Patent 11841803
Derivative works
Defensive disclosure: derivative variations of each claim designed to render future incremental improvements obvious or non-novel.
Active provider: Google · gemini-2.5-pro
Derivative works
Defensive disclosure: derivative variations of each claim designed to render future incremental improvements obvious or non-novel.
Defensive Disclosure for U.S. Patent 11,841,803
Publication Date: May 13, 2026
Reference Patent: US 11,841,803 B2, "GPU chiplets using high bandwidth crosslinks"

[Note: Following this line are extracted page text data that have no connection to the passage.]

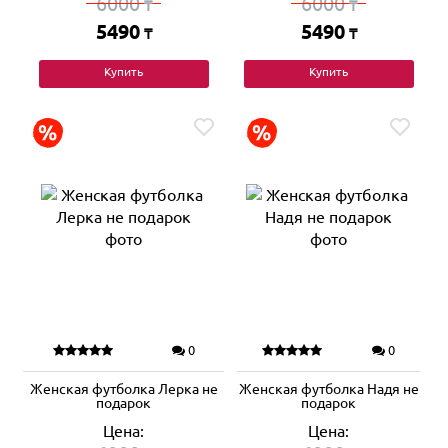
6000
6000
₸
₸
5490
5490
₸
₸
Купить
Купить
0
0
Женская футболка Лерка не
Женская футболка Надя не
подарок
подарок
Цена:
Цена: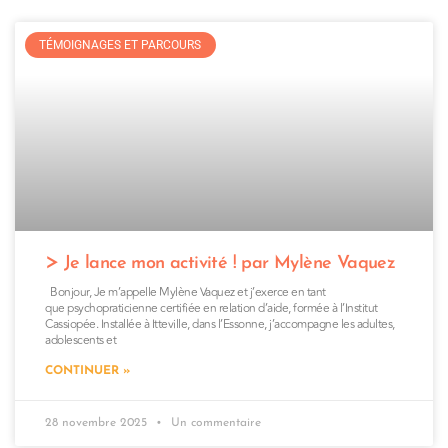
TÉMOIGNAGES ET PARCOURS
Je lance mon activité ! par Mylène Vaquez
Bonjour, Je m’appelle Mylène Vaquez et j’exerce en tant
que psychopraticienne certifiée en relation d’aide, formée à l’Institut
Cassiopée. Installée à Itteville, dans l’Essonne, j’accompagne les adultes,
adolescents et
CONTINUER »
28 novembre 2025
Un commentaire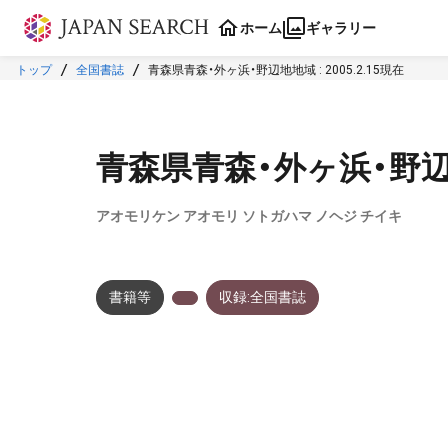
本文に飛ぶ
ホーム
ギャラリー
トップ
全国書誌
青森県青森・外ヶ浜・野辺地地域 : 2005.2.15現在
青森県青森・外ヶ浜・野辺地地
アオモリケン アオモリ ソトガハマ ノヘジ チイキ
書籍等
収録:全国書誌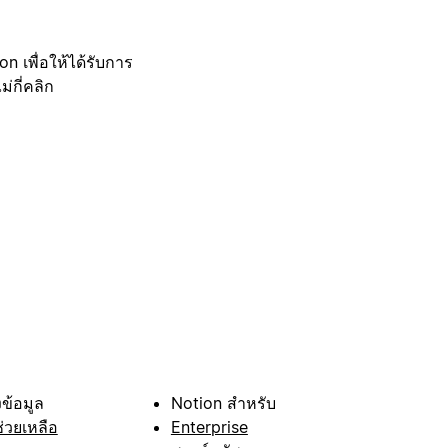
 เพื่อให้ได้รับการ
กี่คลิก
ข้อมูล
Notion สำหรับ
ช่วยเหลือ
Enterprise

Purpose: This document discloses a plurality of derivative inventions and improvements upon the '803 patent to place them in the public domain. The detailed descriptions and diagrams provided herein are intended to establish prior art against future patent applications claiming these or similar concepts, rendering them obvious under 35 U.S.C. § 103 or anticipated under 35 U.S.C. § 102.
Derivatives Based on Core System Claims (Ref: Claim 1)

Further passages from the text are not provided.